• _REQUIREMENT_
Please give again, exactly, every line of the material from the one containing "Цветной бульвар" to the end, including both of those lines.

• _LISTED RECORDS_
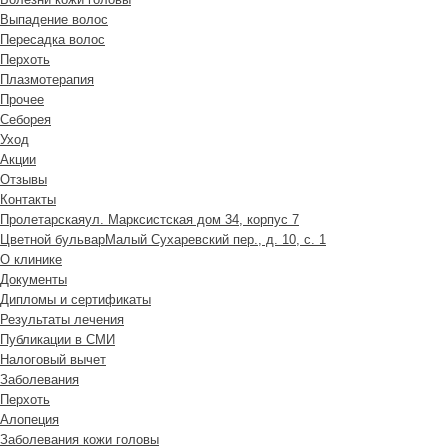
Выпадение волос
Пересадка волос
Перхоть
Плазмотерапия
Прочее
Себорея
Уход
Акции
Отзывы
Контакты
Пролетарская
ул. Марксистская дом 34, корпус 7
Цветной бульвар
Малый Сухаревский пер., д. 10, с. 1
О клинике
Документы
Дипломы и сертификаты
Результаты лечения
Публикации в СМИ
Налоговый вычет
Заболевания
Перхоть
Алопеция
Заболевания кожи головы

• _EXERCISE OUTPUT_
Цветной бульвар
Малый Сухаревский пер., д. 10, с. 1
О клинике
Документы
Дипломы и сертификаты
Результаты лечения
Публикации в СМИ
Налоговый вычет
Заболевания
Перхоть
Алопеция
Заболевания кожи головы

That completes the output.